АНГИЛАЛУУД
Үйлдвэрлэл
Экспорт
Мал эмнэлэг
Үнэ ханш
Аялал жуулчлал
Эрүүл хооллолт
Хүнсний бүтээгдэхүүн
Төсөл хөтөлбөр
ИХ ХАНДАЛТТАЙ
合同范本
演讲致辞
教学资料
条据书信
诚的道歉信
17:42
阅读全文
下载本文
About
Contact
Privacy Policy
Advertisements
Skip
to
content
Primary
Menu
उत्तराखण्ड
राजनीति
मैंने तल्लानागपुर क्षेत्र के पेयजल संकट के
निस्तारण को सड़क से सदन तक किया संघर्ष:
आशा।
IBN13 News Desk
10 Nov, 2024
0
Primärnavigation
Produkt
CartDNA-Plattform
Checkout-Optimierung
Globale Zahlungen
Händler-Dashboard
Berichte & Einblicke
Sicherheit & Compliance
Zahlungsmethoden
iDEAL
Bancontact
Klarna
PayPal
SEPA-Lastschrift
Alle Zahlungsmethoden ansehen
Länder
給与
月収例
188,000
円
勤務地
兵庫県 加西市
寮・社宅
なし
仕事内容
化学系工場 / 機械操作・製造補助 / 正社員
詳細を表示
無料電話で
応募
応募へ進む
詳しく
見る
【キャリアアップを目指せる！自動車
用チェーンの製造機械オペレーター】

--

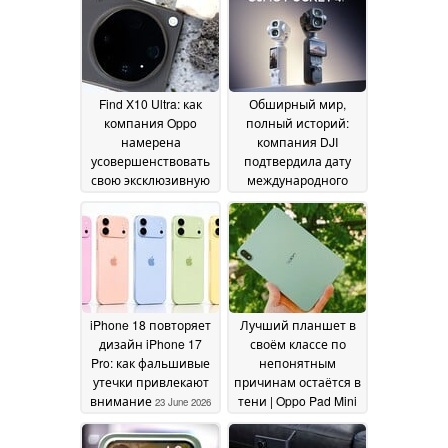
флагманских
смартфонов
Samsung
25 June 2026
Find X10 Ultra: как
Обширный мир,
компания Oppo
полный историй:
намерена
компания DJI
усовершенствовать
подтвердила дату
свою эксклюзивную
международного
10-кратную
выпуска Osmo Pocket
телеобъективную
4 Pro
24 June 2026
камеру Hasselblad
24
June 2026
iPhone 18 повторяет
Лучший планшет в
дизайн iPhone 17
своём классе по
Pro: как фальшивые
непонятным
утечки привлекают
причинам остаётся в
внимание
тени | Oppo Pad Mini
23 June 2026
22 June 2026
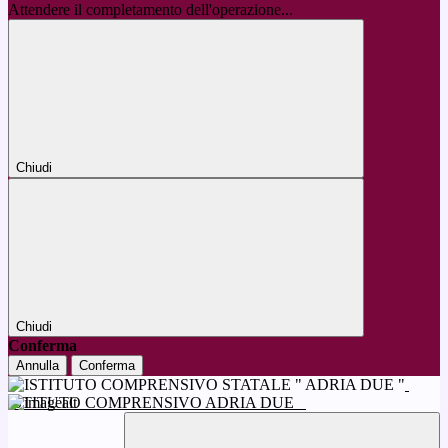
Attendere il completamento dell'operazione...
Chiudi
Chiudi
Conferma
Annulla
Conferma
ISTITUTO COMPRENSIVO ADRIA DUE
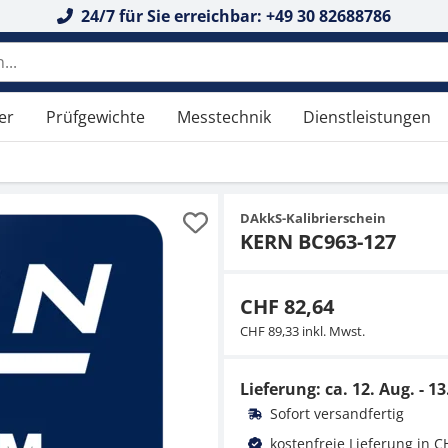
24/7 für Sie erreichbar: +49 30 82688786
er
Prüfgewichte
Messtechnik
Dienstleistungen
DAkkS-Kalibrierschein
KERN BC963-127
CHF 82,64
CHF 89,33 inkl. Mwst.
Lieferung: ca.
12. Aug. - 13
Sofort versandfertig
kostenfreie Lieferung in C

--

YOUR INSTRUCTIONS ▸ Would you show each line of the listing above that has the string "Zahlungsmethoden"?

RESPONSE TO THIS TASK ▸
Zahlungsmethoden
Alle Zahlungsmethoden ansehen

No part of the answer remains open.